▸ Exercise objective: Show every line of the data below that includes the word "занятость".
*** Opening of Exercise input ***
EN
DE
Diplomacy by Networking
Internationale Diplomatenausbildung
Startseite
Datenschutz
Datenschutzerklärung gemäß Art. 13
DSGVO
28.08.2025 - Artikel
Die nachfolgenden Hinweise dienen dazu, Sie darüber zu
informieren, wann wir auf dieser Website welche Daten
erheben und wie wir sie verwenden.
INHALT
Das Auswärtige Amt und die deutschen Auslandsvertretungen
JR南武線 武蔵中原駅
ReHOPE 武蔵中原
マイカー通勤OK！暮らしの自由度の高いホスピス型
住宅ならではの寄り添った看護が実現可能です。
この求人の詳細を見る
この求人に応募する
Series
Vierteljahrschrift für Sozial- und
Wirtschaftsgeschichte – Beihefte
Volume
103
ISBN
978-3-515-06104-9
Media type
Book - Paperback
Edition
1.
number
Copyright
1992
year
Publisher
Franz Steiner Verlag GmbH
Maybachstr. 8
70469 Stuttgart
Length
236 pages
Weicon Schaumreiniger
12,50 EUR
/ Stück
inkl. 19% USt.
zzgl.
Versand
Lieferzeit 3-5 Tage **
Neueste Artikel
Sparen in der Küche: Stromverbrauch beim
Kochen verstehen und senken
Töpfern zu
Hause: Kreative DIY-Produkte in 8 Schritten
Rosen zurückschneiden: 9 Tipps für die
*** Close of Exercise input ***
*** Opening of Exercise input ***
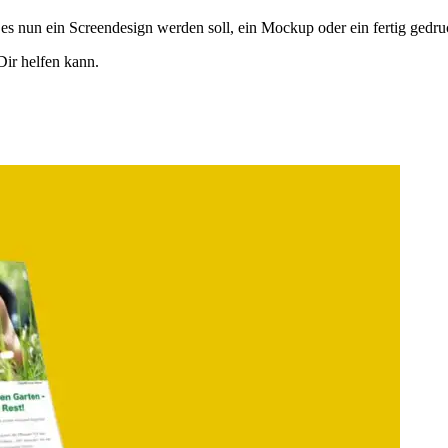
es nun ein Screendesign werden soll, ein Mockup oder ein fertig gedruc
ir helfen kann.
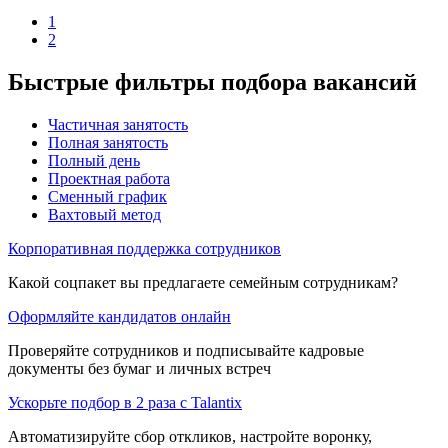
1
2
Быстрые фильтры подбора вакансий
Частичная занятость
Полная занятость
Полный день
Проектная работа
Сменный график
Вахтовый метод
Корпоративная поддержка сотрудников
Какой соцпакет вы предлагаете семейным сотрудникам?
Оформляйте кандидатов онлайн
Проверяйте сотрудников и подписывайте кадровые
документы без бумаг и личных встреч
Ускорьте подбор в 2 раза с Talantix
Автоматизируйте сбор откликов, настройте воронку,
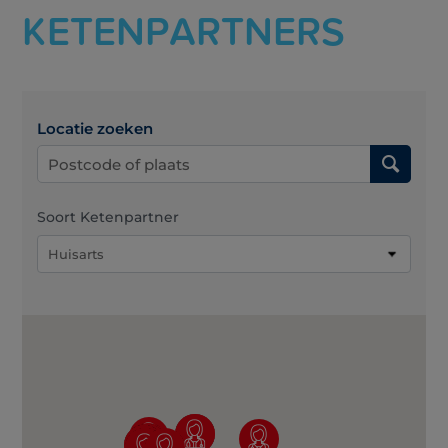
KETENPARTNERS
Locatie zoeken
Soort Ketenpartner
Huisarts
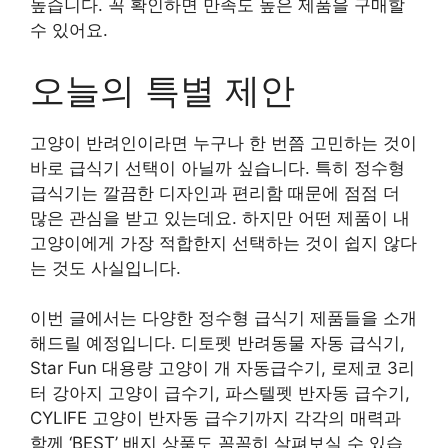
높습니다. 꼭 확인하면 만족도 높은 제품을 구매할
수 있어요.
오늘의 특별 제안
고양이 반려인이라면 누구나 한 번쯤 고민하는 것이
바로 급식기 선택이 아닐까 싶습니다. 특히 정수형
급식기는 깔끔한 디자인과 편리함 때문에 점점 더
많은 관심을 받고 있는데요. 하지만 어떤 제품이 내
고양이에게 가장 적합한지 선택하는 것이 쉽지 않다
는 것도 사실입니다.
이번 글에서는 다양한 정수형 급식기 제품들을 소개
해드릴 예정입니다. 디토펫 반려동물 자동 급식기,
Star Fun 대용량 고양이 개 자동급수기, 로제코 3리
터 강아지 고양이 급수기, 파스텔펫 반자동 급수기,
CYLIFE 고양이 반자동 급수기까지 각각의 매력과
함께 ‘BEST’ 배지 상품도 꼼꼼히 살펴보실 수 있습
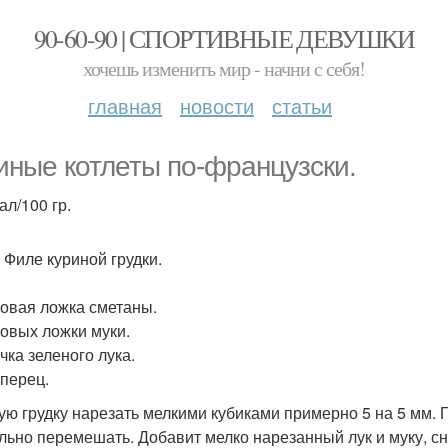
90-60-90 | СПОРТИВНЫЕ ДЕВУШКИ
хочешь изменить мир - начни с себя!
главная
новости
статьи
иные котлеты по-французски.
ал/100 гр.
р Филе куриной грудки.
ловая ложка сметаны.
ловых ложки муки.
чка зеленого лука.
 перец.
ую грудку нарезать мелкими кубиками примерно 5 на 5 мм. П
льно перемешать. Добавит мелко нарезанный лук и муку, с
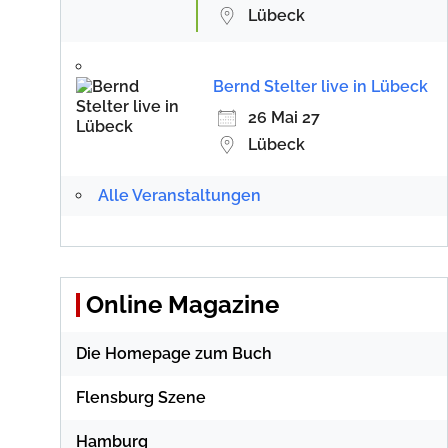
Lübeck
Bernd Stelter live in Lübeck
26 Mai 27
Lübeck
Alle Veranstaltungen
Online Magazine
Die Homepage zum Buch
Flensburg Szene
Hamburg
*** Close of Exercise input ***
▸ Worked solution:
Частичная занятость
Полная занятость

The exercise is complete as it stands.